Plusieurs sujets ont été abordés par le président de la Fédération gabonaise de cyclisme (Fégacy), dans une interview parue dans L’Union du 23 septembre. La préparation des cyclistes gabonais et le bras de fer avec l’ancienne hiérarchie du ministère des Sports ont constitué les points saillants de cet entretien.

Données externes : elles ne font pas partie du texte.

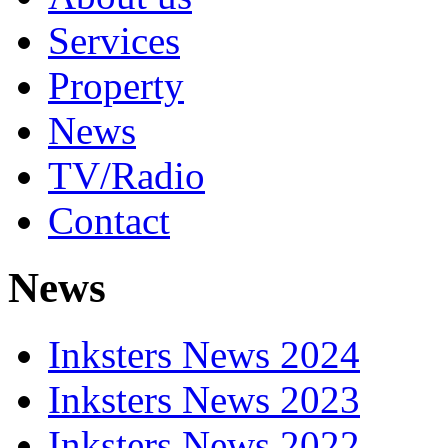
Services
Property
News
TV/Radio
Contact
News
Inksters News 2024
Inksters News 2023
Inksters News 2022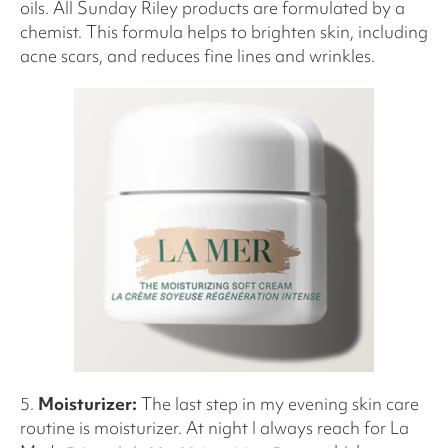
oils. All Sunday Riley products are formulated by a
chemist. This formula helps to brighten skin, including
acne scars, and reduces fine lines and wrinkles.
5.
Moisturizer:
The last step in my evening skin care
routine is moisturizer. At night I always reach for La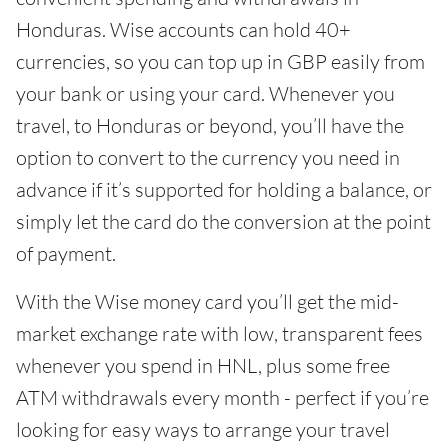
Honduras. Wise accounts can hold 40+
currencies, so you can top up in GBP easily from
your bank or using your card. Whenever you
travel, to Honduras or beyond, you’ll have the
option to convert to the currency you need in
advance if it’s supported for holding a balance, or
simply let the card do the conversion at the point
of payment.
With the Wise money card you’ll get the mid-
market exchange rate with low, transparent fees
whenever you spend in HNL, plus some free
ATM withdrawals every month - perfect if you’re
looking for easy ways to arrange your travel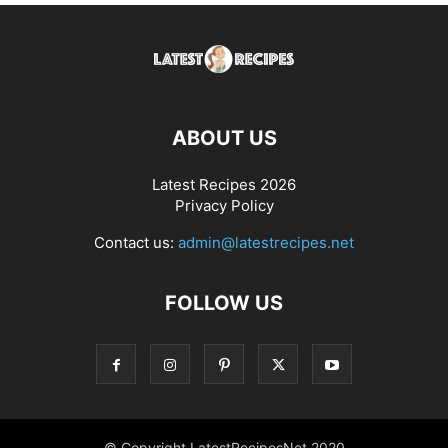
ABOUT US
Latest Recipes 2026
Privacy Policy
Contact us:
admin@latestrecipes.net
FOLLOW US
© Copyright LatestRecipesNet 2020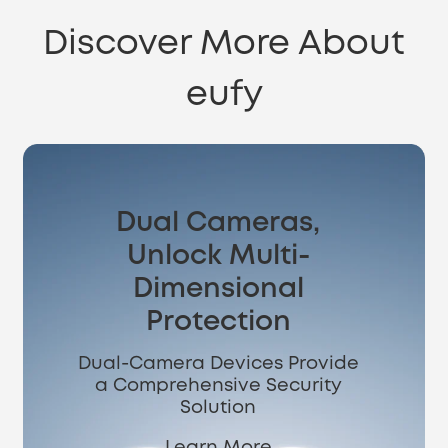
Discover More About
eufy
Dual Cameras,
Unlock Multi-
Dimensional
Protection
Dual-Camera Devices Provide
a Comprehensive Security
Solution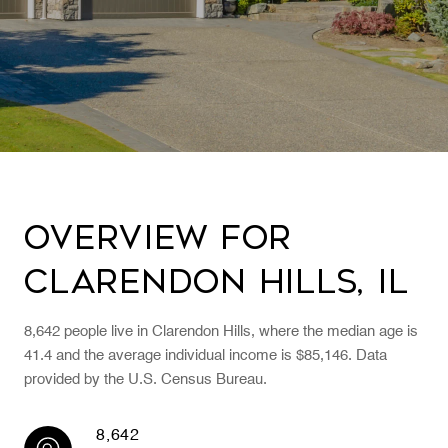
Overview for
Clarendon Hills, IL
8,642 people live in Clarendon Hills, where the median age is
41.4 and the average individual income is $85,146. Data
provided by the U.S. Census Bureau.
8,642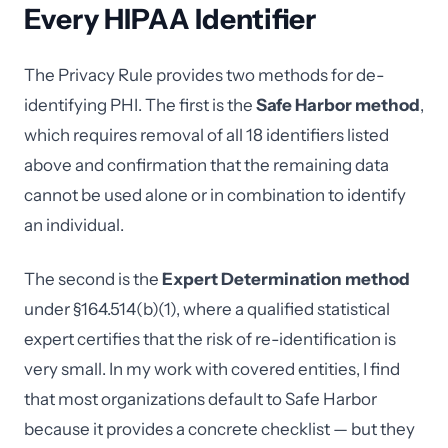
Every HIPAA Identifier
The Privacy Rule provides two methods for de-
identifying PHI. The first is the
Safe Harbor method
,
which requires removal of all 18 identifiers listed
above and confirmation that the remaining data
cannot be used alone or in combination to identify
an individual.
The second is the
Expert Determination method
under §164.514(b)(1), where a qualified statistical
expert certifies that the risk of re-identification is
very small. In my work with covered entities, I find
that most organizations default to Safe Harbor
because it provides a concrete checklist — but they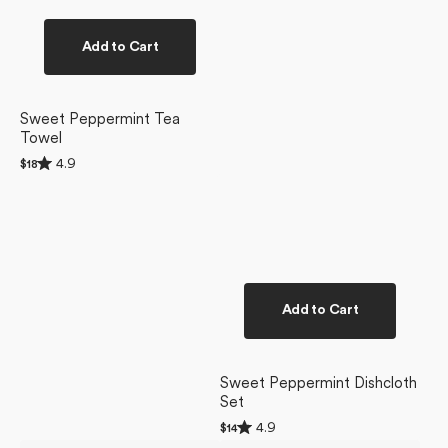
Add to Cart
Sweet Peppermint Tea
Towel
Rated
4.9
Regular
$18
4.9
price
out
of
5
stars
Add to Cart
Sweet Peppermint Dishcloth
Set
Rated
4.9
Regular
$14
4.9
price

Un cycliste gabonais lors de la Tropicale 2017. © union.sonapresse.com

 

Suspendu de ses fonctions de président de la Fédération gabonaise de cyclisme (Fégacy), Nazaire Embinga semble pourtant avoir repris le flambeau de l’instance fédérale. En témoigne son interview dans L’Union du 23 septembre, dans laquelle il livre ses vérités. A l’instar des mauvaises performances des cyclistes gabonais à la Tropicale Amissa Bongo, injustement imputées à l’instance fédérale.

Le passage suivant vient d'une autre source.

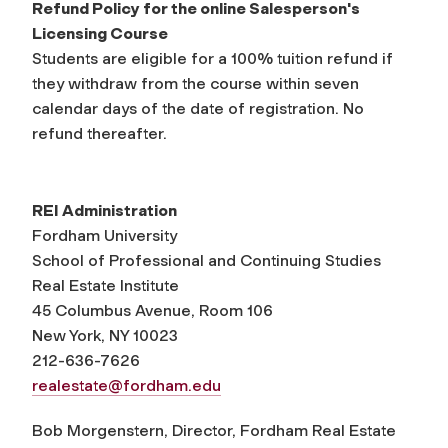
Refund Policy for the online Salesperson's
Licensing Course
Students are eligible for a 100% tuition refund if
they withdraw from the course within seven
calendar days of the date of registration. No
refund thereafter.
REI Administration
Fordham University
School of Professional and Continuing Studies
Real Estate Institute
45 Columbus Avenue, Room 106
New York, NY 10023
212-636-7626
realestate@fordham.edu
Bob Morgenstern, Director, Fordham Real Estate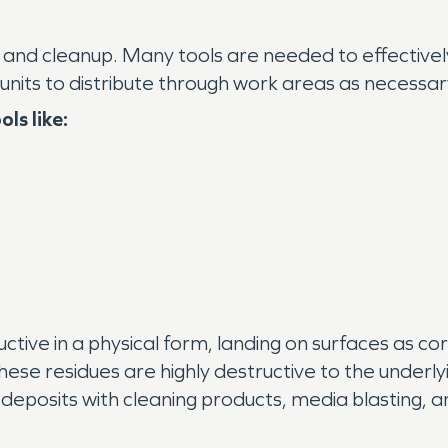
d cleanup. Many tools are needed to effectively 
nits to distribute through work areas as necessar
ls like:
ive in a physical form, landing on surfaces as cor
 these residues are highly destructive to the underl
 deposits with cleaning products, media blasting, 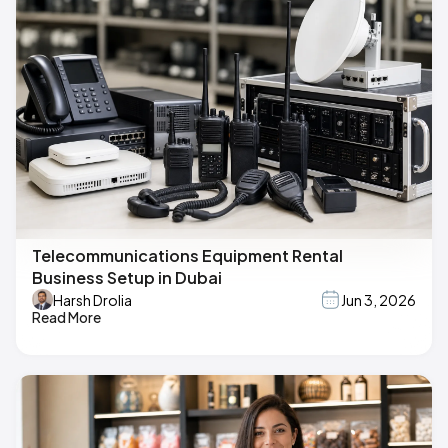
Telecommunications Equipment Rental
Business Setup in Dubai
Harsh Drolia
Jun 3, 2026
Read More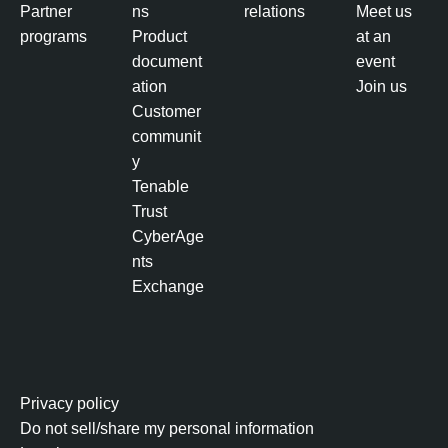
Partner
ns
relations
Meet us
programs
Product
at an
document
event
ation
Join us
Customer
communit
y
Tenable
Trust
CyberAge
nts
Exchange
Privacy policy
Do not sell/share my personal information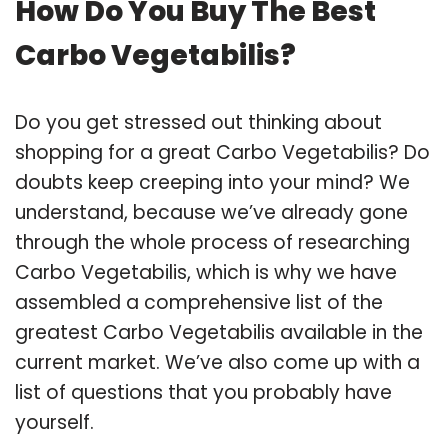
How Do You Buy The Best
Carbo Vegetabilis?
Do you get stressed out thinking about
shopping for a great Carbo Vegetabilis? Do
doubts keep creeping into your mind? We
understand, because we’ve already gone
through the whole process of researching
Carbo Vegetabilis, which is why we have
assembled a comprehensive list of the
greatest Carbo Vegetabilis available in the
current market. We’ve also come up with a
list of questions that you probably have
yourself.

Nazaire Embinga, visiblement président de la Fegacy. © Jean-Claude Nounamo‎/Gabonallsport

«Même si la Fégacy n’est pas impliquée dans l’organisation de la Tropicale, nous savons que cette compétition se court dans trois mois et quelques jours. Au lieu de crier sur la Fégacy lorsque nos cyclistes déçoivent, nos compatriotes doivent savoir qu’au niveau national, il n’y a pas de compétitions sportives», a déploré Nazaire Embinga.

«Après la dernière Tropicale, nous avons perdu du temps dans des querelles de clocher», a poursuivi le président de la Fégacy. Une affirmation sonnant comme une pique à l’endroit de l’ancien ministre des Sports. Après la dernière Tropicale, en effet, Nicole Assélé avait radié à vie de la sélection les cyclistes frondeurs lors de cette édition, avant de revoir sa position. Elle a également pesé de tout son poids pour faire suspendre Nazaire Embinga de la présidence de la Fégacy.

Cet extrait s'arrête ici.